Last verified 2026-05-17
What this is
Cloudflare Registrar sells domain names at the wholesale price charged by the registry and ICANN — no markup, no upsells, and the renewal price is the same as the signup price. That's unusual: most registrars (GoDaddy, Namecheap, Google's old service) charge a markup, and many quietly raise the price at renewal. [Source: cloudflare.com/products/registrar (accessed 2026-05-17)]
What it costs
Pricing depends on the TLD (the ending —
.com, .org, .net, etc.) because each registry sets its own wholesale price. Cloudflare passes that through at cost.- .com runs roughly $10/year at wholesale.
- .org, .net, .dev, .app are also common nonprofit-friendly options.
- Cloudflare supports over 390 TLDs total. [Source: cloudflare.com/products/registrar (accessed 2026-05-17)]
The exact price for each TLD is shown in the Cloudflare dashboard before you buy.
Who this is good for
- Nonprofits and small organizations that want a
.orgwithout paying $20+/year of resale markup.
- Individuals registering a personal site, family domain, or portfolio.
- Anyone tired of registrars that double the price at renewal.
What you need to use it
- A free Cloudflare account with a verified email.
- A valid payment method (credit card).
- Willingness to use Cloudflare's DNS for the domain. Cloudflare Registrar requires you to point the domain at their nameservers; you can't keep DNS at another provider. The DNS service itself is free. [Source: developers.cloudflare.com/registrar/get-started (accessed 2026-05-17)]
How to register a new domain
- Sign in at dash.cloudflare.com.
- Open the Domain Registration → Register Domains page.
- Search for the domain you want. Cloudflare shows the at-cost price.
- Add it to cart, fill in contact info, pay. WHOIS privacy is included free.
How to transfer an existing domain in
This is the more common path — moving a domain you already own to Cloudflare so renewals stop costing $20+/year.
- At your current registrar: unlock the domain and request the authorization (EPP) code.
- Confirm the domain has been registered for at least 60 days and hasn't been transferred in the last 60 days (ICANN rule).
- In Cloudflare, add the domain as a site first (free plan is fine) so it's on Cloudflare's DNS.

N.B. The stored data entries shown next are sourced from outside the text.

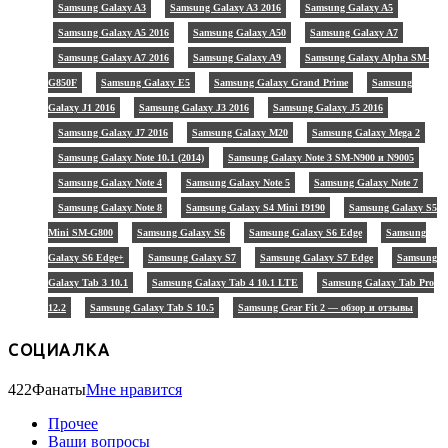
Samsung Galaxy A3
Samsung Galaxy A3 2016
Samsung Galaxy A5
Samsung Galaxy A5 2016
Samsung Galaxy A50
Samsung Galaxy A7
Samsung Galaxy A7 2016
Samsung Galaxy A9
Samsung Galaxy Alpha SM-
G850F
Samsung Galaxy E5
Samsung Galaxy Grand Prime
Samsung
Galaxy J1 2016
Samsung Galaxy J3 2016
Samsung Galaxy J5 2016
Samsung Galaxy J7 2016
Samsung Galaxy M20
Samsung Galaxy Mega 2
Samsung Galaxy Note 10.1 (2014)
Samsung Galaxy Note 3 SM-N900 и N9005
Samsung Galaxy Note 4
Samsung Galaxy Note 5
Samsung Galaxy Note 7
Samsung Galaxy Note 8
Samsung Galaxy S4 Mini I9190
Samsung Galaxy S5
Mini SM-G800
Samsung Galaxy S6
Samsung Galaxy S6 Edge
Samsung
Galaxy S6 Edge+
Samsung Galaxy S7
Samsung Galaxy S7 Edge
Samsung
Galaxy Tab 3 10.1
Samsung Galaxy Tab 4 10.1 LTE
Samsung Galaxy Tab Pro
12.2
Samsung Galaxy Tab S 10.5
Samsung Gear Fit 2 — обзор и отзывы
СОЦИАЛКА
422
Фанаты
Мне нравится
Прочее
Ваши вопросы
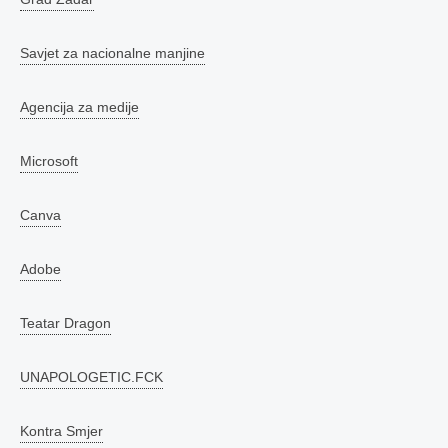
Savjet za nacionalne manjine
Agencija za medije
Microsoft
Canva
Adobe
Teatar Dragon
UNAPOLOGETIC.FCK
Kontra Smjer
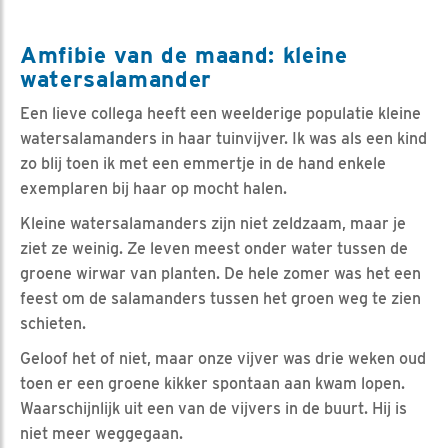
Amfibie van de maand: kleine
watersalamander
Een lieve collega heeft een weelderige populatie kleine
watersalamanders in haar tuinvijver. Ik was als een kind
zo blij toen ik met een emmertje in de hand enkele
exemplaren bij haar op mocht halen.
Kleine watersalamanders zijn niet zeldzaam, maar je
ziet ze weinig. Ze leven meest onder water tussen de
groene wirwar van planten. De hele zomer was het een
feest om de salamanders tussen het groen weg te zien
schieten.
Geloof het of niet, maar onze vijver was drie weken oud
toen er een groene kikker spontaan aan kwam lopen.
Waarschijnlijk uit een van de vijvers in de buurt. Hij is
niet meer weggegaan.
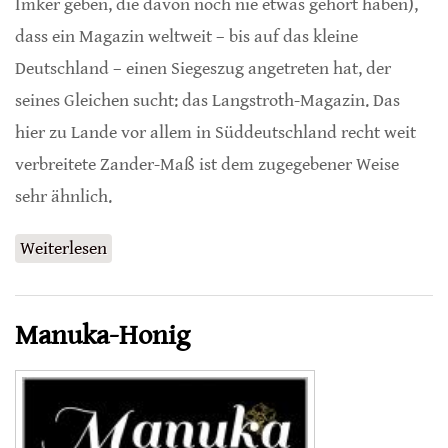
Imker geben, die davon noch nie etwas gehört haben),
dass ein Magazin weltweit – bis auf das kleine
Deutschland – einen Siegeszug angetreten hat, der
seines Gleichen sucht: das Langstroth-Magazin. Das
hier zu Lande vor allem in Süddeutschland recht weit
verbreitete Zander-Maß ist dem zugegebener Weise
sehr ähnlich.
Weiterlesen
über Das Langstroth-Magazin und seine
Betriebsweise
Manuka-Honig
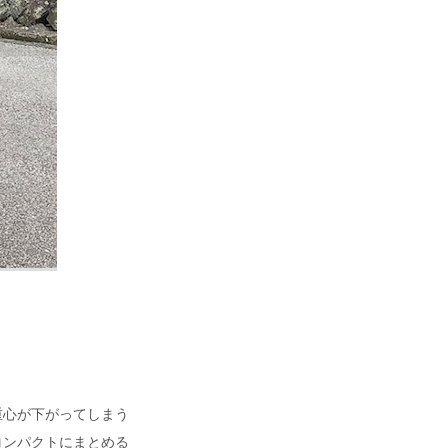
重心が下がってしまう
コンパクトにまとめる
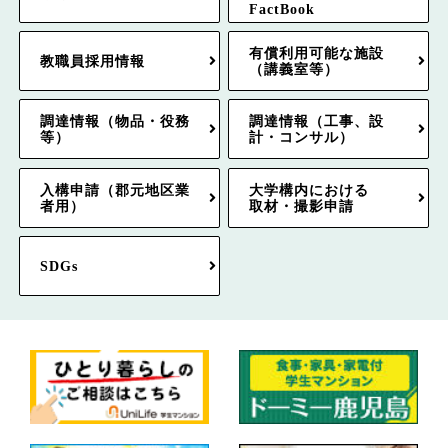
FactBook
有償利用可能な施設
教職員採用情報
（講義室等）
調達情報（物品・役務
調達情報（工事、設
等）
計・コンサル）
入構申請（郡元地区業
大学構内における
者用）
取材・撮影申請
SDGs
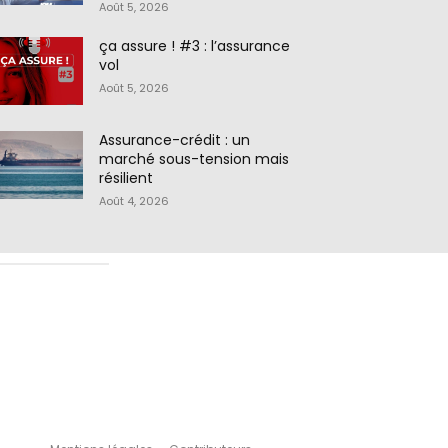
Août 5, 2026
ça assure ! #3 : l’assurance
vol
Août 5, 2026
Assurance-crédit : un
marché sous-tension mais
résilient
Août 4, 2026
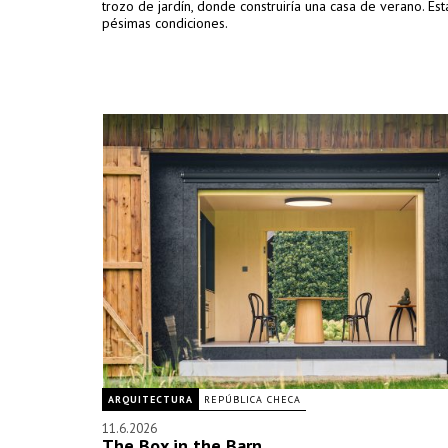
trozo de jardín, donde construiría una casa de verano. Es
pésimas condiciones.
ARQUITECTURA
REPÚBLICA CHECA
11.6.2026
The Box in the Barn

- Go to Domain Registration → Transfer Domains, paste the EPP code, pay one year of registration (this extends the expiry by one year).
- Approve the transfer email if your current registrar sends one. The transfer usually completes in 5–7 days. [Source: developers.cloudflare.com/registrar/get-started/transfer-domain-to-cloudflare (accessed 2026-05-17)]
Things to watch for
- You must use Cloudflare DNS. If you rely on a hosting provider's bundled DNS (some shared hosts), you'll need to move DNS records to Cloudflare first. Cloudflare can import most records automatically.
- Some TLDs aren't supported for transfer or registration (especially certain country-code domains). Check Cloudflare's TLD policy page if you're after something unusual.
- No reselling. Cloudflare Registrar is for end users, not for buying domains to flip.
- Recently changed contact info can block a transfer — ICANN requires no registrant changes in the prior 60 days.
Where to get help
- Cloudflare support: live chat and email through the dashboard.
- Community forum: community.cloudflare.com — busy and reasonably helpful for registrar questions.
Why this matters for nonprofits
A small nonprofit running
yourorg.org will often pay $20–$30/year at a traditional registrar, plus $10+/year for WHOIS privacy. At Cloudflare it's the wholesale .org price (around $10/year as of 2026), privacy included, and the price doesn't jump at renewal. Over 5 years that's real money kept inside the mission.